Paranoia

Aaylah

She’s sixteen years old, the age of butterflies and dewdrops and dreams. But there’s not a single window in her bedroom, no release from the ivory cocoon-like walls.

The cream-carpeted floors are dripping with paint; the scarlets and gingers of a sunset forming on the rug. Sketches are scribbled on the sheets; of meadows and animals, grazing grasses sweet. They’re her escape, gateway to the world, because she doesn’t go out anymore, doesn’t even think it.

Her mama used to worry, Darling, it’s a lovely day. Why are you all alone?, but her little girl would just shake her fairy-blond head.

I can’t go out no more,
There’s a man outside my door.
In a raincoat, smoking a cigarette.


They named her Aaylah, because they knew, the moment she was born, the child bore a special light. The couple still believed it, even as she flinched from the sun’s beaming touch the moment she walked outside, her eyes a jade jagged and fearful enough to burst.

She’d always hurry, breath ragged, into the confined safety of her home. Darting up the creaky stairs, locking the door to her sanctuary, where bliss is in the form pencils and pastels.

Sometimes courage boils within her, and Aaylah dares to perch herself in front of her mother and father’s bedside window. The moon’s a jewel, surrounded by diamond stars, the luminescence of the sky shining upon an unwelcome visitor.

”I can see him from up here,
His cigarette winks from just above
His trenchcoat collar.
And somewhere there’s a man
On a subway, sitting under a Black Velvet,
Thinking my name.”


Time floats with the bluebirds and robins, the snow, crimson leaves, and blossoms flipping like pages in a book. She’s not a child or a girl; no, a woman. A young lady left alone by her parents, who had finally realized they were of no assistance. From the corners of the rooms, the cracks of the door, she can hear them whispering like the wind.

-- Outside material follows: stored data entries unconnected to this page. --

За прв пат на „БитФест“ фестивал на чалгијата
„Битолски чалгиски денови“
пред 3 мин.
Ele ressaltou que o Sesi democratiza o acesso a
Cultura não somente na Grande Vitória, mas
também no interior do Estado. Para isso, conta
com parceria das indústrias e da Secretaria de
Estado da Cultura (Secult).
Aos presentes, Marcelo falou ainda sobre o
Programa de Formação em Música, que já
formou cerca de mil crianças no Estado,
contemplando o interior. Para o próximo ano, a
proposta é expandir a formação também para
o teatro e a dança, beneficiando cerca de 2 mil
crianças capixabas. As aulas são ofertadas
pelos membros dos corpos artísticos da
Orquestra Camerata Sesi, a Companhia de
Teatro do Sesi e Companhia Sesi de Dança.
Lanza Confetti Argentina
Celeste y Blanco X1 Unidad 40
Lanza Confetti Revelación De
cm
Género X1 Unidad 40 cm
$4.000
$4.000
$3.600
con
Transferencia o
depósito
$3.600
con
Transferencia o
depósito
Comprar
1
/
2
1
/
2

Paranoid, paranoid, paranoid. The poor, poor girl.

How she wants to speak to them, scream it into their souls, ”He’s there, can’t you see him, oh, can’t you?!”

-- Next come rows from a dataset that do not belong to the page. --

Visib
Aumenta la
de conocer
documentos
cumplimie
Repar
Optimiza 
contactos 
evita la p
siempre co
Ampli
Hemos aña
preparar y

I saw his muddy hands on the porcelain.

And then, one day, she falls in love, but this man’s not there, not like the stranger outside. He has curls like autumn and eyes that shine like crystal linn; a grin broader than the universe in it’s entirety. But he tells her to take walks, along the beach; on the city pavement, to see the lights and the people, but all she sees is him.

So she shrieks to her beloved, again and again.

I can’t go out no more,
There’s a man outside my door.
In a raincoat, smoking a cigarette.


But she’s fallen so hard for the boy in her mind that she doesn’t realize it’s the scary man; he’s crawled deep within her thoughts, to trick her, to frighten her.

To kill her.

Aaylah’s shaking so hard and her pulse multiplies by the minute. She wants to get away, but she hears the scratching on the oaken door, the shaded windows, so all she does is scream.

You can run, but we’ll find you.

There are faces and voices and sounds surrounding her, but she can’t set herself free; there is no escape of this torture.

She even wakes one morning, in a pretty white room, just like the one from her childhood, with the easels and oilettes. There are nice men and women who hide their shame and ‘tsks’, but it’s all the same, always the same.

The hospital bed is set across from a window that seems to go on forever, the brown, dirtied coat imprinted in her eyes.

”Did I tell you I can’t go out no more?
There’s a man by the door,
In a raincoat.”


There are bloody crescents on her palms, crimson dripping from her bitten lip; she's wishing so hard it hurts.

Stil there still there still there.

And suddenly, finally, a gift from paradise, her shallow pants gives way to eternal unconscious.